For each entry below, please return its exact wording and leave out any picture.

(Saved entries)
'''

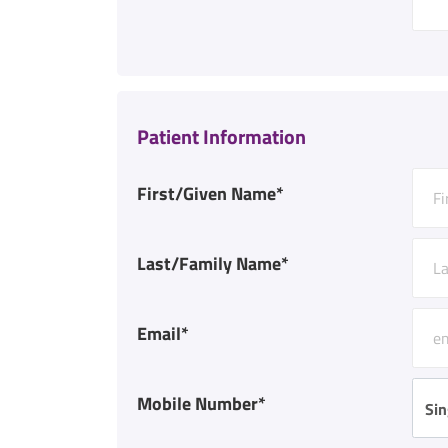
Patient Information
First/Given Name*
Last/Family Name*
Email*
Mobile Number*
Sin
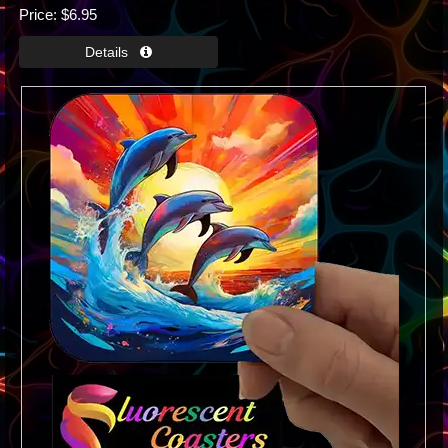
Price
$6.95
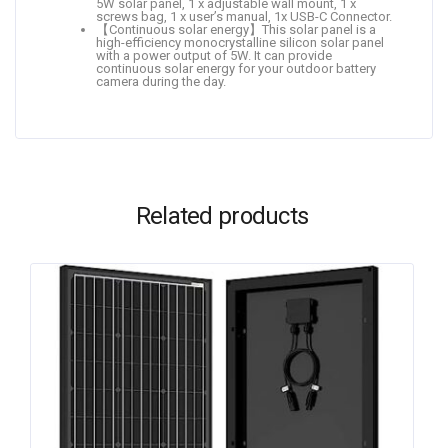
5W solar panel, 1 x adjustable wall mount, 1 x
screws bag, 1 x user’s manual, 1x USB-C Connector.
【Continuous solar energy】This solar panel is a
high-efficiency monocrystalline silicon solar panel
with a power output of 5W. It can provide
continuous solar energy for your outdoor battery
camera during the day.
Related products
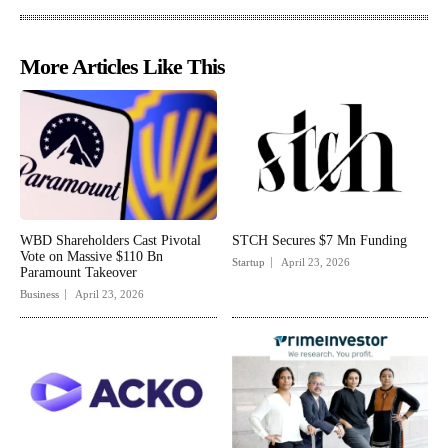
More Articles Like This
WBD Shareholders Cast Pivotal
STCH Secures $7 Mn Funding
Vote on Massive $110 Bn
Startup
April 23, 2026
Paramount Takeover
Business
April 23, 2026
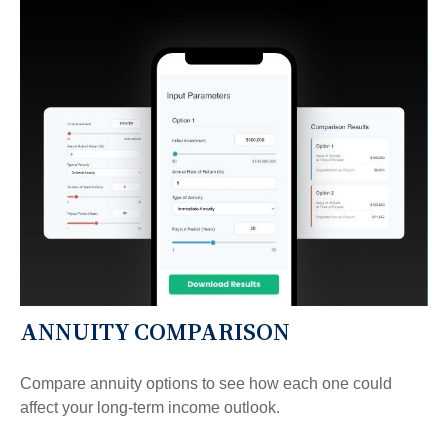
ANNUITY COMPARISON
Compare annuity options to see how each one could
affect your long-term income outlook.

'''

EXPECTED ANSWER –
Patient Information
First/Given Name*
Last/Family Name*
Email*
Mobile Number*
Sin
Price
$6.95
5W solar panel, 1 x adjustable wall mount, 1 x
screws bag, 1 x user’s manual, 1x USB-C Connector.
【Continuous solar energy】This solar panel is a
high-efficiency monocrystalline silicon solar panel
with a power output of 5W. It can provide
continuous solar energy for your outdoor battery
camera during the day.
Related products
More Articles Like This
WBD Shareholders Cast Pivotal
STCH Secures $7 Mn Funding
Vote on Massive $110 Bn
Startup
April 23, 2026
Paramount Takeover
Business
April 23, 2026
ANNUITY COMPARISON
Compare annuity options to see how each one could
affect your long-term income outlook.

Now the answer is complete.